Une fois la voile affalée, ça va un peu mieux. Mais le vent
continue d'hurler, l'océan répand sa rage noire et se déchaîne
sur la surface de l'eau. C'est effrayant !
Le 11/08
Notre optimisme, voudrait que cette nuit soit plus clémente, mais
elle est encore pire. Bien que nous ne sommes pas au cœur d'une
tempête, loin de là, nous avons l'impression d'en vivre une, tant
la mer est dégueulasse et traître. Les vagues passent par dessus
bord et se répandent copieusement dans nos coffres, par les moindres
interstices, inondant les cales du bateau et même la cabine avant. (
je ne parle pas de mon lit aussi) Toutes les demi heures, il nous
faut écoper. Chaque sortie à
l'extérieur se solde par un seau d'eau en pleine poire. Le roulis
a pris une intensité indescriptible, un cauchemar. Les grains
s'enchaînent, le vent et les rafales ne faiblissent point.
Toutes manœuvres de voile sur le pont : hisser et affaler la
grand voile, par exemple, sont redoutées... Avant de sortir on
s'attache à la longe, on se répète la manœuvre à effectuer et
courageusement on va se faire mouiller et rouster.
Aucun répi ne nous sera accordé jusqu'à fin. Nous avons un
drôle de teint verdâtre. Marco me dit que l'on dirait que je viens
de me prendre deux gnons dans les yeux, s'il voyait sa tronche, il ne
la ramènerait pas...
Transperçant l'aube et les nuages, notre vue s'arrête enfin sur
une île au relief surprenant. Fatu Hiva se rapproche, pour le moment
tout paraît austère, avec ces teintes sombres autours de nous. Deux
dauphins viennent cependant, nous faire un joyeux accueil.

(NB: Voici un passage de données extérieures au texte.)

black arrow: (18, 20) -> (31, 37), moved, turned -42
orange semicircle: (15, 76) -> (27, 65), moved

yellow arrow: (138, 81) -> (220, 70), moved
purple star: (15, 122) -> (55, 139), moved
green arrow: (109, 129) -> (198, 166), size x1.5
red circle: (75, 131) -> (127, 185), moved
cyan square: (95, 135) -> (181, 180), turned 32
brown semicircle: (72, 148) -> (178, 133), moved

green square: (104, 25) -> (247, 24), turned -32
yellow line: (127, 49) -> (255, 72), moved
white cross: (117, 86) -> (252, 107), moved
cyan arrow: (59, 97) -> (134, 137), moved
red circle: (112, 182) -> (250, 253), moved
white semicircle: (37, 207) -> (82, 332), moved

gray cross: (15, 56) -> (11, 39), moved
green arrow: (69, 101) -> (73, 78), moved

Nous hésitons entre deux mouillages, un plus abrité du vent,
mais avec de la houle : Omoa, ou un sans houles mais avec de
bonnes rafales : celui de la baie des Vierges. Ce dernier est
mythique, tout navigateur arrivant de la trans-pacifique s'y arrête.
On dit que c'est un des plus beaux mouillages au monde côté décor.

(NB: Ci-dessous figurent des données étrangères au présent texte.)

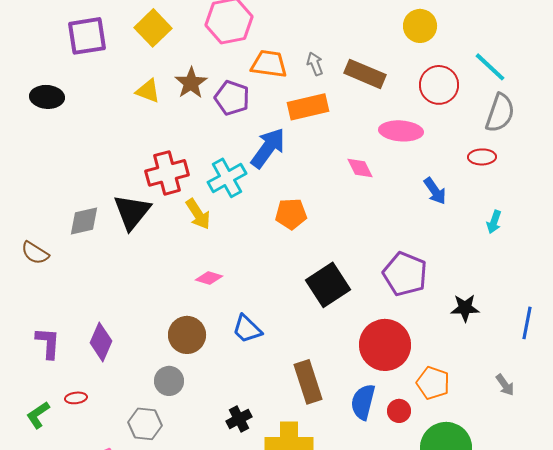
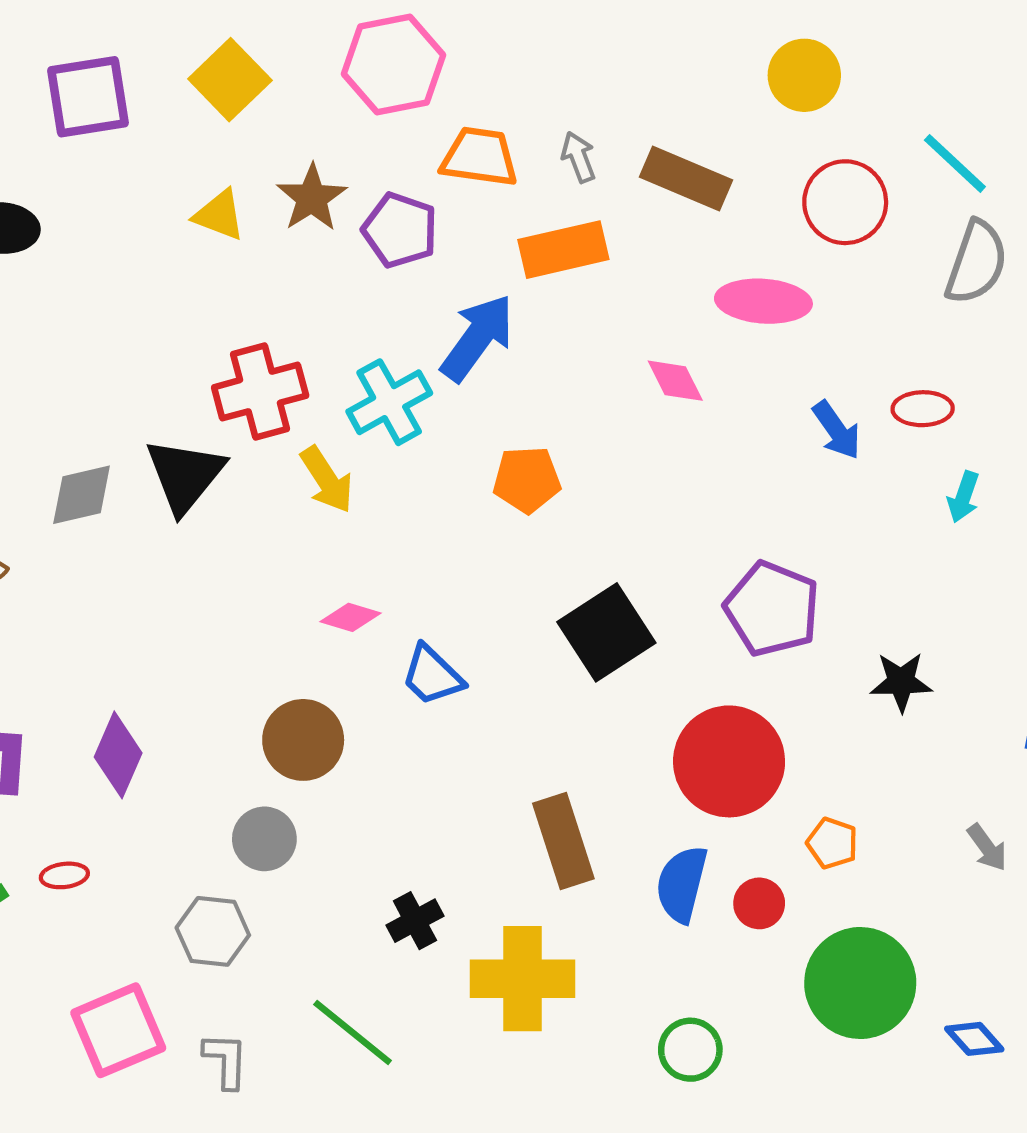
red ellipse: (482, 157) -> (923, 409), moved
blue trapezoid: (247, 329) -> (432, 675), moved
orange pentagon: (433, 383) -> (832, 843), size x0.7

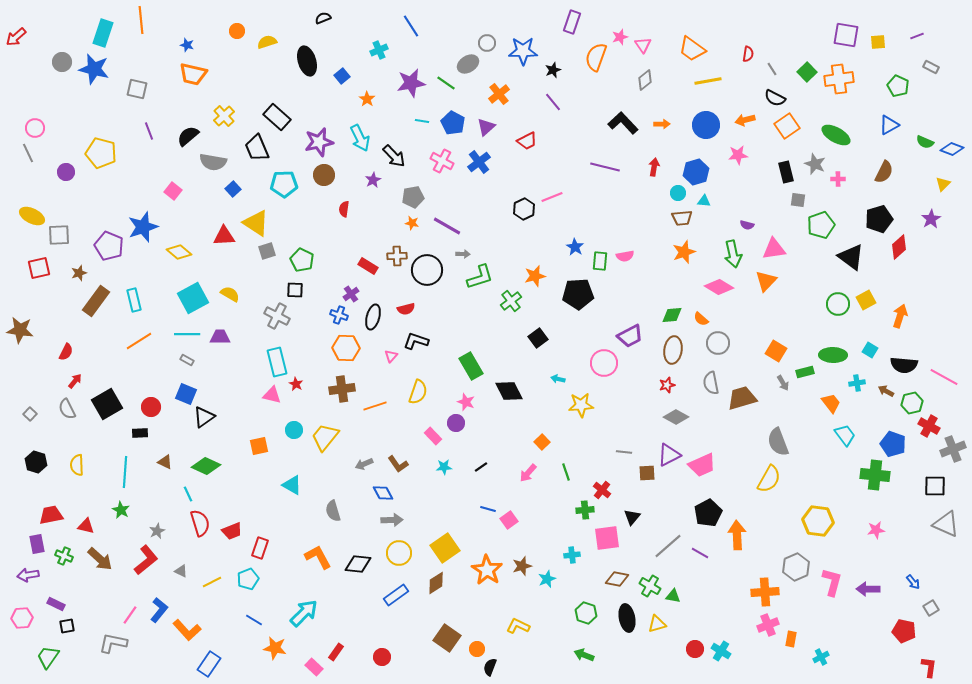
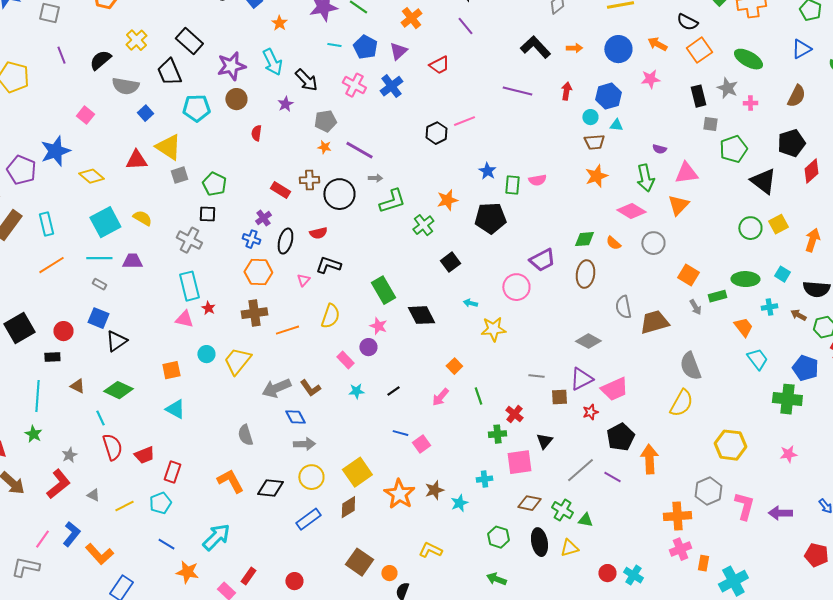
orange arrow: (745, 120) -> (657, 44), turned 42
gray circle: (718, 343) -> (653, 243), moved
red star: (667, 385) -> (590, 412), moved
gray arrow: (364, 464) -> (276, 388), size x1.6
cyan triangle: (292, 485) -> (175, 409), moved
cyan cross: (821, 657) -> (733, 581), size x1.8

On opte pour celui-ci. A cette période de l'année le flot de
bateaux est partit vers d'autres rivages, étant à contre courant de
ce flux, nous devrions trouver aisément une place au mouillage.
Lorsque nous découvrons cette petite baie nous sommes éblouis !

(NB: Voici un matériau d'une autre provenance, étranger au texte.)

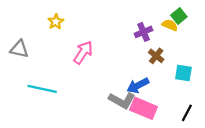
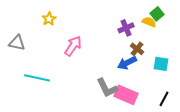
blue arrow: (138, 86) -> (127, 63), moved
gray L-shape: (122, 100) -> (107, 88), turned 35

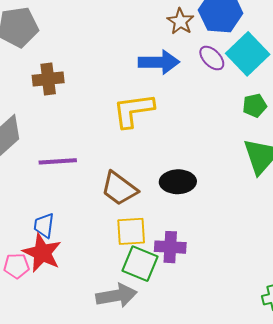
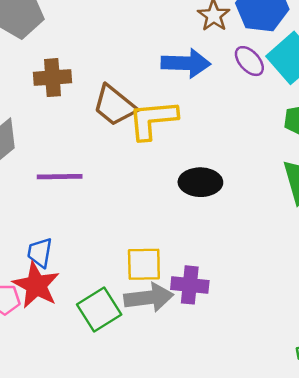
black ellipse: (178, 182) -> (200, 182), moved
brown trapezoid: (119, 189) -> (115, 106), moved
green square: (140, 264) -> (99, 309), moved, turned 33
gray arrow: (116, 296) -> (149, 298), moved

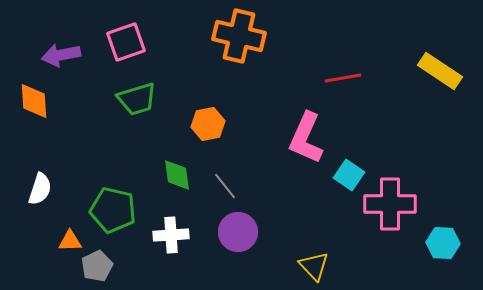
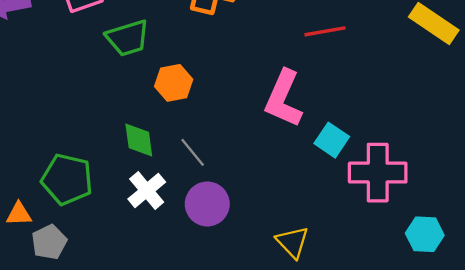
green trapezoid: (137, 99) -> (128, 38), moved
white cross: (171, 235) -> (147, 191), moved, turned -36
cyan hexagon: (443, 243) -> (425, 234), moved

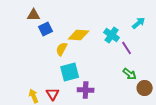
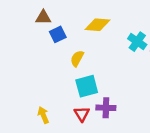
yellow diamond: (79, 35) -> (97, 25), moved
red triangle: (53, 94) -> (82, 114), moved

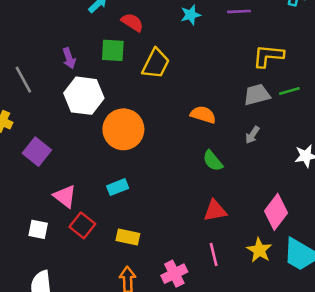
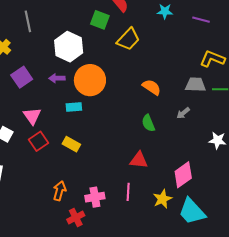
purple arrow: (69, 58) -> (57, 78), moved, turned 91
cyan rectangle: (118, 187) -> (74, 107), moved
yellow rectangle: (128, 237) -> (71, 144), moved

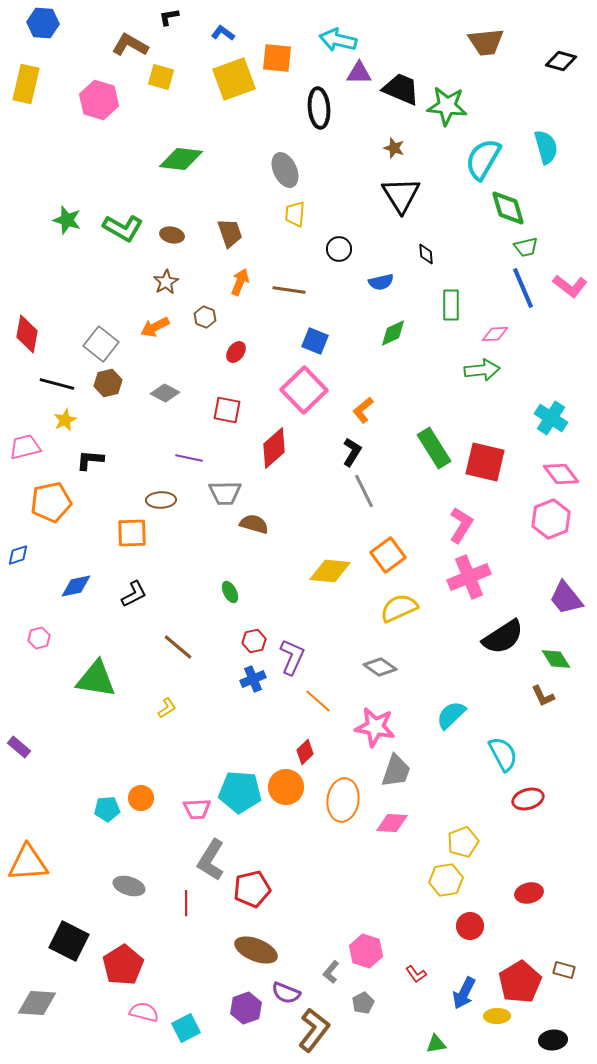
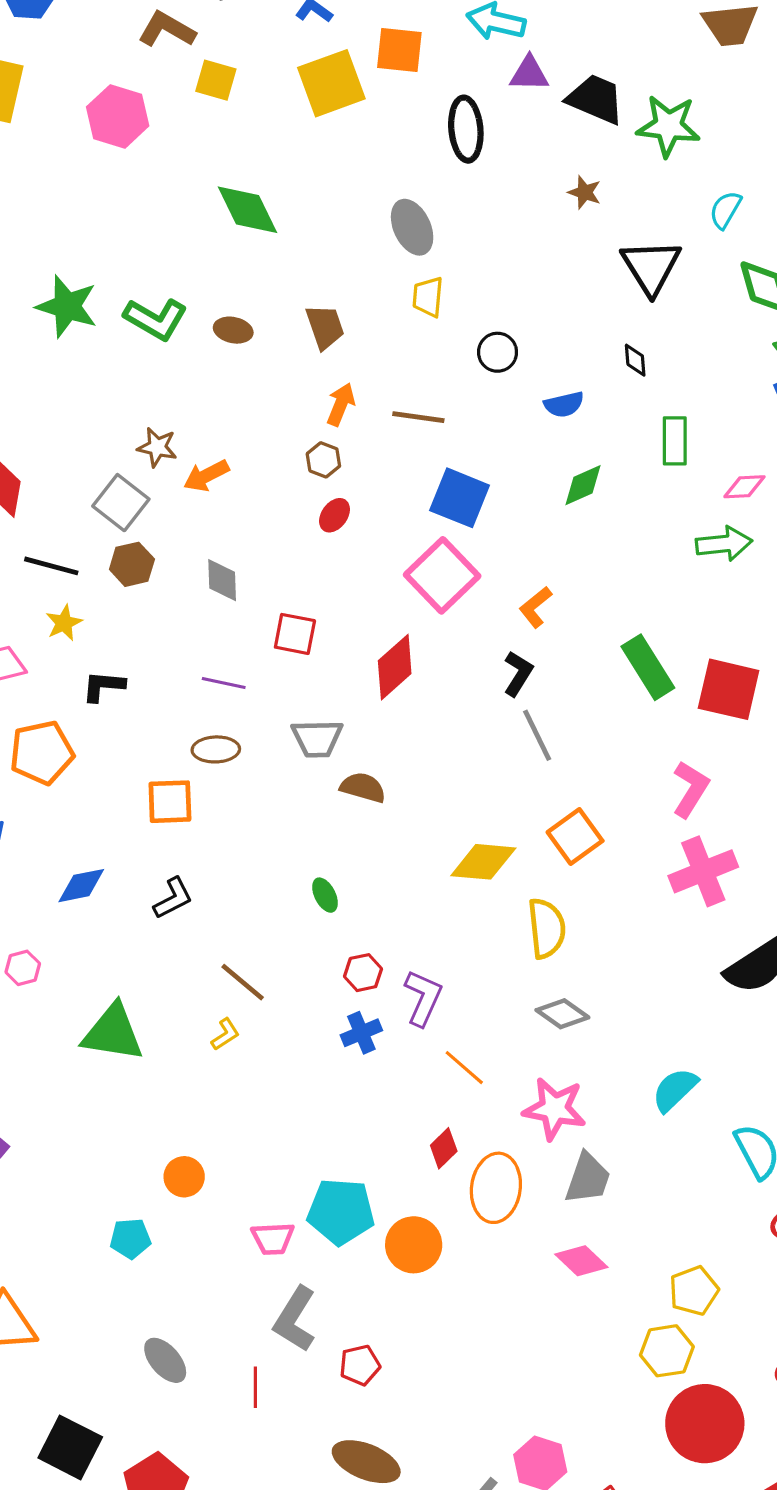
green diamond: (181, 159) -> (247, 210), turned 57
cyan semicircle: (483, 159) -> (725, 210), size x0.6
black triangle: (401, 195) -> (651, 267), moved
green star: (67, 220) -> (67, 306), size x1.4
brown star: (166, 282) -> (157, 447), moved, turned -30
brown hexagon: (205, 317) -> (323, 460), moved
blue square: (315, 341) -> (460, 498), size x1.4
gray diamond: (165, 393) -> (222, 580), turned 60
red square: (227, 410) -> (295, 634), moved
purple line: (189, 458) -> (224, 683), moved
yellow semicircle: (399, 608) -> (547, 928), moved, turned 108
yellow L-shape: (167, 708) -> (225, 1034), moved
orange circle: (286, 787) -> (414, 1245), moved
orange circle: (141, 798) -> (184, 1177), moved
orange ellipse: (343, 800) -> (496, 1188), moved
pink diamond: (392, 823) -> (581, 1261), turned 40
gray ellipse: (129, 886) -> (165, 1360), turned 32
red pentagon: (252, 889) -> (360, 1365), size x0.7
red circle: (470, 926) -> (705, 1424), size x1.8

De hautes montagnes vertes l'encerclent, des pitons, des roches aux
formes surprenantes, des cocotiers, des vallées étroites
verdoyantes : un véritable décor de cinéma. L'eau est lisse,
malgré les bonnes rafales qui descendent des hauteurs, que de
contrastes en quelques minutes. Deux autres bateaux sont là, nous
arrivons aisément à trouver notre place au premier rang. Marco doit
plonger toutefois plonger pour positionner l'ancre dans le sable.
Epuisé, il trouve quand même le force de déplacer l'ancre sous
l'eau en marchant par 10 mètres de profondeur ! Il ne cesse de
m'épater mon ptit gars...
Malgré notre fatigue et cette navigation bien difficile, nous
sommes soulagés et heureux d'avoir atteint les rivages de notre rêve
Polynésien, celui des Marquises !!!
La baie des Vierges était autrefois nommée la baie des Verges,
nos missionnaires se sont empressés de rajouter un i, pour détourner
l'esprit trop évocateur de ce mot. Mais ce i n'enlève en rien
l'insolence et la majesté de ces gros pitons dressés. Le petit
village niché au bas de parois verticales accueille 500 habitants.
Les petites maisonnettes sont fleuries entourées de végétation
dense et d'arbres fruitiers : citronniers, orangers, papayers,
pamplemoussiers, manguiers... Mais hélas, ici on ne trouve pas de
légumes, personne ne cultive. L'abondance de fruits semble suffire
aux besoins.
Nos premiers pas à terre ressemblent à ceux que l'on pourrait
faire sur la lune : nous avons du mal à marcher droit, tout
tangue, les odeurs nous assaillent avec intensité, les couleurs se
plaquent sur notre cerveau créant des troubles de la vision... Une
sorte d'ivresse se distille au plus profond de nous, le terrien
retrouve ses repères et la joie l'envahie.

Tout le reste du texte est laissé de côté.